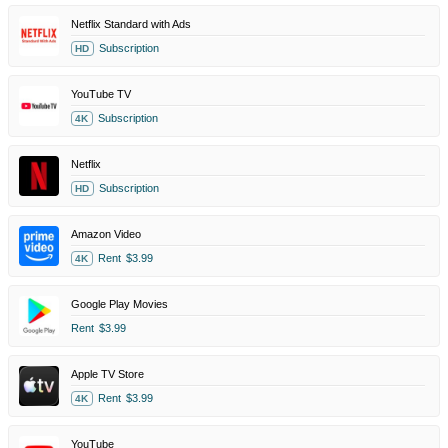
Netflix Standard with Ads
Subscription
HD
YouTube TV
Subscription
4K
Netflix
Subscription
HD
Amazon Video
Rent
$3.99
4K
Google Play Movies
Rent
$3.99
Apple TV Store
Rent
$3.99
4K
YouTube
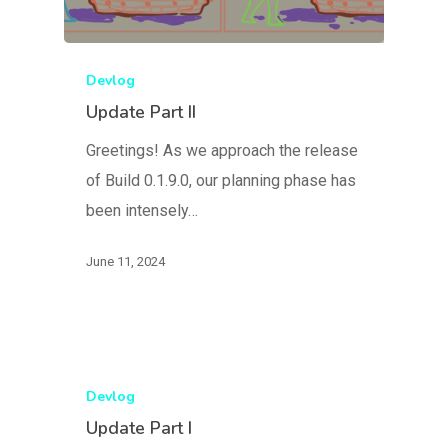
Devlog
Update Part II
Greetings! As we approach the release
of Build 0.1.9.0, our planning phase has
been intensely…
June 11, 2024
Devlog
Update Part I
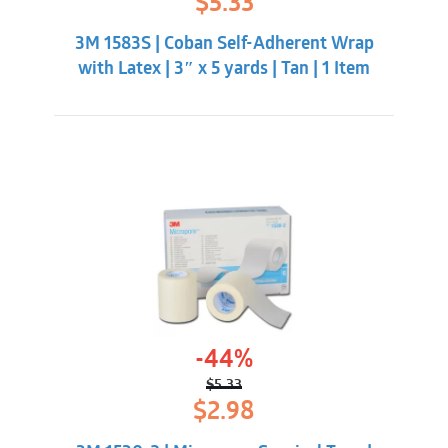
$
5.33
price
price
was:
is:
3M 1583S | Coban Self-Adherent Wrap
$7.98.
$5.33.
with Latex | 3″ x 5 yards | Tan | 1 Item
-44%
$
5.33
Original
Current
$
2.98
price
price
was:
is:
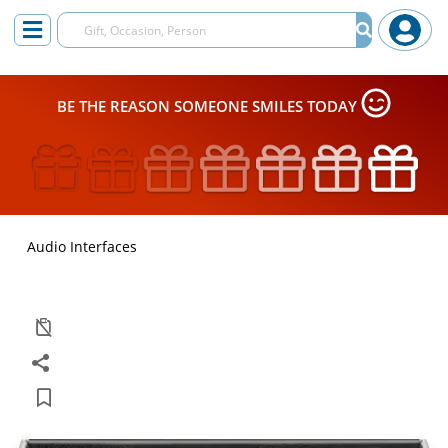
BE THE REASON SOMEONE SMILES TODAY
Audio Interfaces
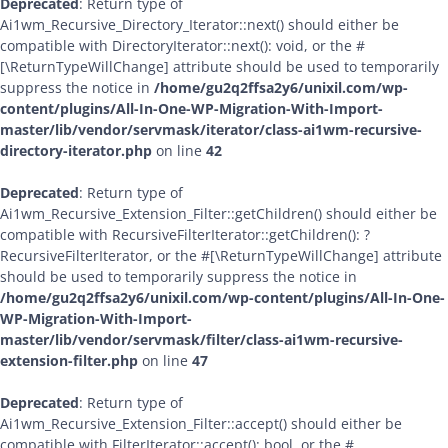
Deprecated
: Return type of
Ai1wm_Recursive_Directory_Iterator::next() should either be
compatible with DirectoryIterator::next(): void, or the #
[\ReturnTypeWillChange] attribute should be used to temporarily
suppress the notice in
/home/gu2q2ffsa2y6/unixil.com/wp-
content/plugins/All-In-One-WP-Migration-With-Import-
master/lib/vendor/servmask/iterator/class-ai1wm-recursive-
directory-iterator.php
on line
42
Deprecated
: Return type of
Ai1wm_Recursive_Extension_Filter::getChildren() should either be
compatible with RecursiveFilterIterator::getChildren(): ?
RecursiveFilterIterator, or the #[\ReturnTypeWillChange] attribute
should be used to temporarily suppress the notice in
/home/gu2q2ffsa2y6/unixil.com/wp-content/plugins/All-In-One-
WP-Migration-With-Import-
master/lib/vendor/servmask/filter/class-ai1wm-recursive-
extension-filter.php
on line
47
Deprecated
: Return type of
Ai1wm_Recursive_Extension_Filter::accept() should either be
compatible with FilterIterator::accept(): bool, or the #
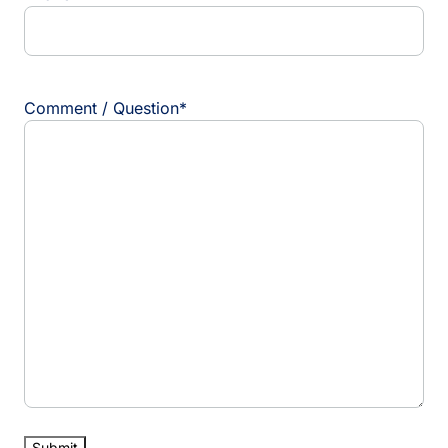
Comment / Question
*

::::::::

[Work task] Show every line above in which the word "ReturnTypeWillChange" is found.

[Answer for the task]
[\ReturnTypeWillChange] attribute should be used to temporarily
RecursiveFilterIterator, or the #[\ReturnTypeWillChange] attribute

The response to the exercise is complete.